Items from a data source
- Opening Delimiter -
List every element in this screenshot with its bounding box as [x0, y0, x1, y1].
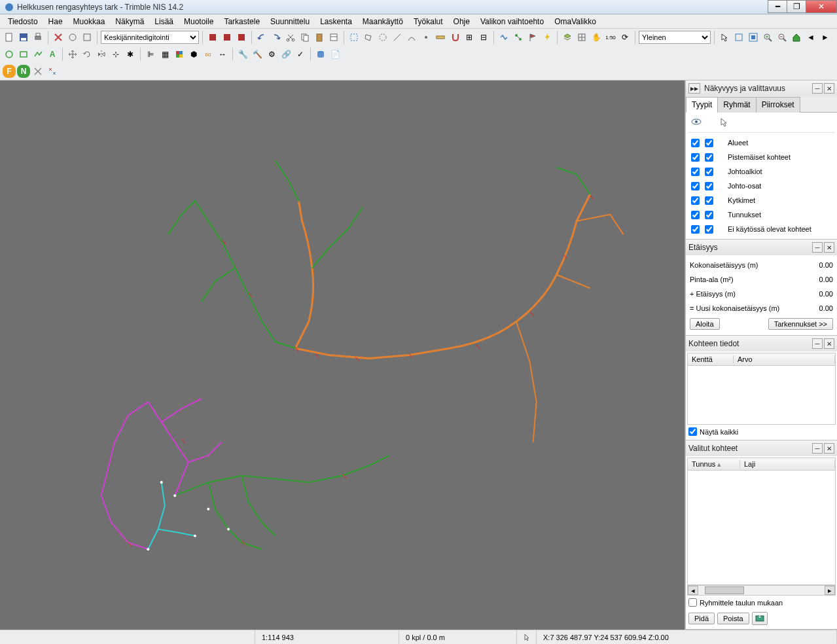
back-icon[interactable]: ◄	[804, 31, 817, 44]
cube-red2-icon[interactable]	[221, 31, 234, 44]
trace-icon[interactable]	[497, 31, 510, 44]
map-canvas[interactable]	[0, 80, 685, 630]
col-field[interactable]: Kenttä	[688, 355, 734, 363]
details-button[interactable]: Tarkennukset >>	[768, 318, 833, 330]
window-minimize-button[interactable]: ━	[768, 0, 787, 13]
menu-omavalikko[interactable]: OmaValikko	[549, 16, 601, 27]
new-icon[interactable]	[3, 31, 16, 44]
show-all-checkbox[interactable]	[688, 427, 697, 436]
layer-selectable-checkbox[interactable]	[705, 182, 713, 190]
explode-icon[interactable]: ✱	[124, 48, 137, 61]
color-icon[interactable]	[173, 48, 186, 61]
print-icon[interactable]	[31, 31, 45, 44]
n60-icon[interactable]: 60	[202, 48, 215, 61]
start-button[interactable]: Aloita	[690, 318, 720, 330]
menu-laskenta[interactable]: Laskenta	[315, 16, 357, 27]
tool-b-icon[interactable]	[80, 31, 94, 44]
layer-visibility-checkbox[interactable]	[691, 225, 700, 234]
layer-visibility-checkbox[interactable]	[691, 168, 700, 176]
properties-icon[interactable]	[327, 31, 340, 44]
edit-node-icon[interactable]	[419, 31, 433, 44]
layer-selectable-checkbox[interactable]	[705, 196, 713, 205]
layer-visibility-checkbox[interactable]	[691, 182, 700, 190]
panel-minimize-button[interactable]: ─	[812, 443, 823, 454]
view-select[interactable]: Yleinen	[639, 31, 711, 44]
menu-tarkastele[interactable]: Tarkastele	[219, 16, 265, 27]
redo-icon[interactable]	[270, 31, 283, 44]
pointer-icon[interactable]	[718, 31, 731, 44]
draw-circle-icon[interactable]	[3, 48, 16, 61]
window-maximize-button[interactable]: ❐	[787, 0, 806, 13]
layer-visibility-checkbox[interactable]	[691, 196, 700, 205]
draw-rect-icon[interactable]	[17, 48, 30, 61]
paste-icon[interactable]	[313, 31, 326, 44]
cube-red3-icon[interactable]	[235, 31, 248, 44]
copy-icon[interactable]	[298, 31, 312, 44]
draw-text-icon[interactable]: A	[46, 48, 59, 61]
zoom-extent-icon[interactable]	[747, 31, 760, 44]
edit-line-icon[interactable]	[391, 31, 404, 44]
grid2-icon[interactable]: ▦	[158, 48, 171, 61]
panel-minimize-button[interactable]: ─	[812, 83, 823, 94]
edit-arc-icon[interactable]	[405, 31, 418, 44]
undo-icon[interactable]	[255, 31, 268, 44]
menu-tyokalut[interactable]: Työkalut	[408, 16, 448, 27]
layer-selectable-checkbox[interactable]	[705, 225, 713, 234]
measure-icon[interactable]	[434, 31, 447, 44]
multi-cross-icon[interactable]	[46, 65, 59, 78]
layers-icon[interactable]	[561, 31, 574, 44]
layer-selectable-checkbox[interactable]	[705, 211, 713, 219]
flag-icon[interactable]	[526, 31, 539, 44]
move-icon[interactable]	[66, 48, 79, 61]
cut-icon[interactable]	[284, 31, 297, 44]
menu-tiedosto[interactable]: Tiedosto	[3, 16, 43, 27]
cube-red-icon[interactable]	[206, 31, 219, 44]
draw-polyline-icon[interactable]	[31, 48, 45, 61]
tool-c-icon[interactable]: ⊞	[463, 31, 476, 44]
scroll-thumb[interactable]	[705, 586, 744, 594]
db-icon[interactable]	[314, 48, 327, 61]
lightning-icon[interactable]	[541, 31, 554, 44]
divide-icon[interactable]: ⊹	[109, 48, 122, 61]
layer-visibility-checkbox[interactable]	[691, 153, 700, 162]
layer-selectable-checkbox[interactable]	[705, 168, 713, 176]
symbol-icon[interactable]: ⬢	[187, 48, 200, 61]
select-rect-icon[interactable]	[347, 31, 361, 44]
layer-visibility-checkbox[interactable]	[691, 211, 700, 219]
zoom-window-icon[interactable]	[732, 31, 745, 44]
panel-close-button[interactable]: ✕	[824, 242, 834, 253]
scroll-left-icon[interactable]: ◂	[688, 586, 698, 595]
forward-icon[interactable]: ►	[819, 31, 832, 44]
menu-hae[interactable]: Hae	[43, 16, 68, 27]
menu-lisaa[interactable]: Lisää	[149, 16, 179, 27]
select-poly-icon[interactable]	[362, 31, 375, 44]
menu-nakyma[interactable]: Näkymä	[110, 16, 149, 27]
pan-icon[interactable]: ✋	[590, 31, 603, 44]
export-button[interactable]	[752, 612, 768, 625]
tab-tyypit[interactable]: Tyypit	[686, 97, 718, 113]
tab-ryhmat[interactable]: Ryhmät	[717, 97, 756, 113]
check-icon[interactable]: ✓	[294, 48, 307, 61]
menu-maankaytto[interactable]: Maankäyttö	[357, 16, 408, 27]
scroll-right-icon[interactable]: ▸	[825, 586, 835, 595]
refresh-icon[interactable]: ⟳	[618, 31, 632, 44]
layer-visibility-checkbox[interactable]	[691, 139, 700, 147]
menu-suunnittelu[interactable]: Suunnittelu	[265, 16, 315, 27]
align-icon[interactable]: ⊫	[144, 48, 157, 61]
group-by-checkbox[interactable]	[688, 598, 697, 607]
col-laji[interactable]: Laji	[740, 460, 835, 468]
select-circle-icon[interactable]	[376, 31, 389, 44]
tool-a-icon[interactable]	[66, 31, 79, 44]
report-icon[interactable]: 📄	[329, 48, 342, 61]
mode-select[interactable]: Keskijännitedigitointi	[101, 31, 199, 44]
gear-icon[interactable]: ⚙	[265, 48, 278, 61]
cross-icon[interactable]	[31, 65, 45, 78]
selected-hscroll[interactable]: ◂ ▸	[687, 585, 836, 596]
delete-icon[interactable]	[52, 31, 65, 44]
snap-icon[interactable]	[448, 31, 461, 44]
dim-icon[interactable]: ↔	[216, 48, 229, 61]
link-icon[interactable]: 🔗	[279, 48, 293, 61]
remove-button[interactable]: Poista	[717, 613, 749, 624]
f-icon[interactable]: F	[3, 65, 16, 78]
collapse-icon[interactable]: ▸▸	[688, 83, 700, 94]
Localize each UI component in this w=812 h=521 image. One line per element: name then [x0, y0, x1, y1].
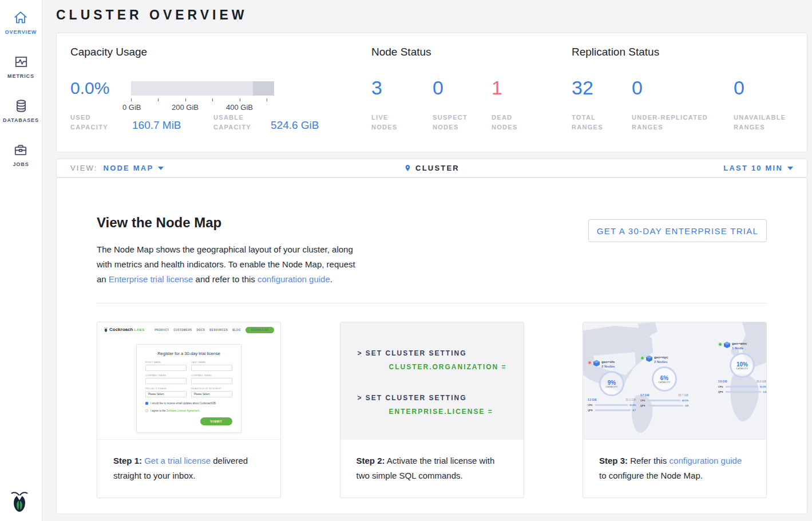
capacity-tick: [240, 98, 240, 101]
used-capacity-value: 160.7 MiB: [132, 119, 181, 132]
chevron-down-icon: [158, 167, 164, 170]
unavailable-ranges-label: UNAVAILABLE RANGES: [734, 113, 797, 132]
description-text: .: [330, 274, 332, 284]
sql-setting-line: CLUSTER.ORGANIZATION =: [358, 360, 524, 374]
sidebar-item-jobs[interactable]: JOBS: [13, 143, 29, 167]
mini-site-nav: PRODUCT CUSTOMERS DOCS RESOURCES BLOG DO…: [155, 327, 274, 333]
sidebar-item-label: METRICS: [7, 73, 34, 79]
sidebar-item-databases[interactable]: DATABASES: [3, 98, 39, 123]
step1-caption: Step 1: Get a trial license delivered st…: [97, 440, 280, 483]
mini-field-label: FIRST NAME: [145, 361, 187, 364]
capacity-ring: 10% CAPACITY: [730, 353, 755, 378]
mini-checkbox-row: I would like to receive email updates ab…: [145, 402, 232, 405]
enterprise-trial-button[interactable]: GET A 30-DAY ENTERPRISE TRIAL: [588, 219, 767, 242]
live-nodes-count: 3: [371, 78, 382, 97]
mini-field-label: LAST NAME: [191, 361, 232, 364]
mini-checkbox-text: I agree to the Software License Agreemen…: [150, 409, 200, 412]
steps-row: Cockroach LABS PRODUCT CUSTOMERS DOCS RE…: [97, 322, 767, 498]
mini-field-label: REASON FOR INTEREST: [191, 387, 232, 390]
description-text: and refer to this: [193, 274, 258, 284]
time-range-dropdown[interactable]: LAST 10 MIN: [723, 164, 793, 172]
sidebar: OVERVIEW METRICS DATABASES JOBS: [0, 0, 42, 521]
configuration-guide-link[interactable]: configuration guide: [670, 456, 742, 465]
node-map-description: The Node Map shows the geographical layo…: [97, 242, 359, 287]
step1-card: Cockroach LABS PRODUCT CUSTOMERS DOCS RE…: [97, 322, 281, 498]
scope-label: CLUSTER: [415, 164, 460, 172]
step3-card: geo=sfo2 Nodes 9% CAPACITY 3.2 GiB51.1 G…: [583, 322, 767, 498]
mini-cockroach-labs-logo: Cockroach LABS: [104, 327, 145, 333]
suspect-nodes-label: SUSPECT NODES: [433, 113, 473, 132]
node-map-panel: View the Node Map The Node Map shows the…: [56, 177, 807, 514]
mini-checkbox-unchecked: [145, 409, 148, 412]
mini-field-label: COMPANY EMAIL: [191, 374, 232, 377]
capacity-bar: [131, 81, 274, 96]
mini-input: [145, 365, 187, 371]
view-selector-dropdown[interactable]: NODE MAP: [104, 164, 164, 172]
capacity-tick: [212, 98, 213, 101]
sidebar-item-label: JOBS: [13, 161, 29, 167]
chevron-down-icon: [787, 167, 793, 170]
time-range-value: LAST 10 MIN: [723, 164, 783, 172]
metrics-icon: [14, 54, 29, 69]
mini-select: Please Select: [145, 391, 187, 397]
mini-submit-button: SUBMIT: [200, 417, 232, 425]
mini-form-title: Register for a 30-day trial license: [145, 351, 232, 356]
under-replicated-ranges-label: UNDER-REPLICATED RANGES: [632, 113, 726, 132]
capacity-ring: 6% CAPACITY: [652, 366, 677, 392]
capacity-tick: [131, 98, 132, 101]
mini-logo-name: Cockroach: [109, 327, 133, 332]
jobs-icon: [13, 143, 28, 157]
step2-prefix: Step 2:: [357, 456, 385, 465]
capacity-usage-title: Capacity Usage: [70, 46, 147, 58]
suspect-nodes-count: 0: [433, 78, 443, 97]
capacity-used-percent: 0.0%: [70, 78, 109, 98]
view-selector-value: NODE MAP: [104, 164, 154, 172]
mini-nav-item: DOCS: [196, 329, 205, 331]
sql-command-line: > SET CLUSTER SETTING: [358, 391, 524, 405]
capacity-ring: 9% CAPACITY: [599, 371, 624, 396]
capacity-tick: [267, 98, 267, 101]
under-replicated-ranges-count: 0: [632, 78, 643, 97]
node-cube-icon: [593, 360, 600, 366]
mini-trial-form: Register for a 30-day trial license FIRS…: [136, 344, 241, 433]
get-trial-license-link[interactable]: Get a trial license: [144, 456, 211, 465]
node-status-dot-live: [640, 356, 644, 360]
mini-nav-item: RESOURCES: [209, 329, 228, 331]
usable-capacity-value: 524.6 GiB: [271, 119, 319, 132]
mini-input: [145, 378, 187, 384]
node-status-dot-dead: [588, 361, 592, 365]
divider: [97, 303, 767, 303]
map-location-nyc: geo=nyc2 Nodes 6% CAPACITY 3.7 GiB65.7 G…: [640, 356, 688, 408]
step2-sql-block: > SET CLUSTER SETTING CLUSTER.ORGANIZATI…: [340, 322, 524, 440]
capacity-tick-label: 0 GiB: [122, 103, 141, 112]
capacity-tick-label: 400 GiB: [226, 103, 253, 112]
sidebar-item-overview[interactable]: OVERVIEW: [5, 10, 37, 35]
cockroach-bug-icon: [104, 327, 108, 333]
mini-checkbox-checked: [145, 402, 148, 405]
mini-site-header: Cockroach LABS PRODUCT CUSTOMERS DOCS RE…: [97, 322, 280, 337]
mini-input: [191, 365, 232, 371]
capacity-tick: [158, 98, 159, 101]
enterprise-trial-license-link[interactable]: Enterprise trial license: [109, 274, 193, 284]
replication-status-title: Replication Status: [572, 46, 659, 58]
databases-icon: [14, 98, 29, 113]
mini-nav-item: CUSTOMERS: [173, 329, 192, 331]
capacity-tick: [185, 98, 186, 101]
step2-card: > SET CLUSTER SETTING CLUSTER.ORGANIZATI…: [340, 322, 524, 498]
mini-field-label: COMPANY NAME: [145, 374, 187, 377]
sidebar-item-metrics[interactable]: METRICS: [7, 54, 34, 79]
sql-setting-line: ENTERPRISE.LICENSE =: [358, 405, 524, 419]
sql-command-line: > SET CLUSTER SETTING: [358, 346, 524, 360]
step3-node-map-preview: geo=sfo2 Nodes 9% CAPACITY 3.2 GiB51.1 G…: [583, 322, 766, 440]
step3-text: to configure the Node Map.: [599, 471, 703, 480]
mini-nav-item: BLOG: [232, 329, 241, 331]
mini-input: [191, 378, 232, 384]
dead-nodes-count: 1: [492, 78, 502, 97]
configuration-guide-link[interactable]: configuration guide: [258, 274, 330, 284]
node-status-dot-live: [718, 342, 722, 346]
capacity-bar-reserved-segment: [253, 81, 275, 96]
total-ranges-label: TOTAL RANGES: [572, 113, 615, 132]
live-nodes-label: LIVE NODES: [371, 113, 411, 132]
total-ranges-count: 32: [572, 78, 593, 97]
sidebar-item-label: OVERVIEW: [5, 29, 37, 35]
- Closing Delimiter -
*WORK TO COMPLETE:* Looking back at the data above, tally each line that includes the word "text", then answer with the total alone.

*RESULT OF THIS EXERCISE:* 5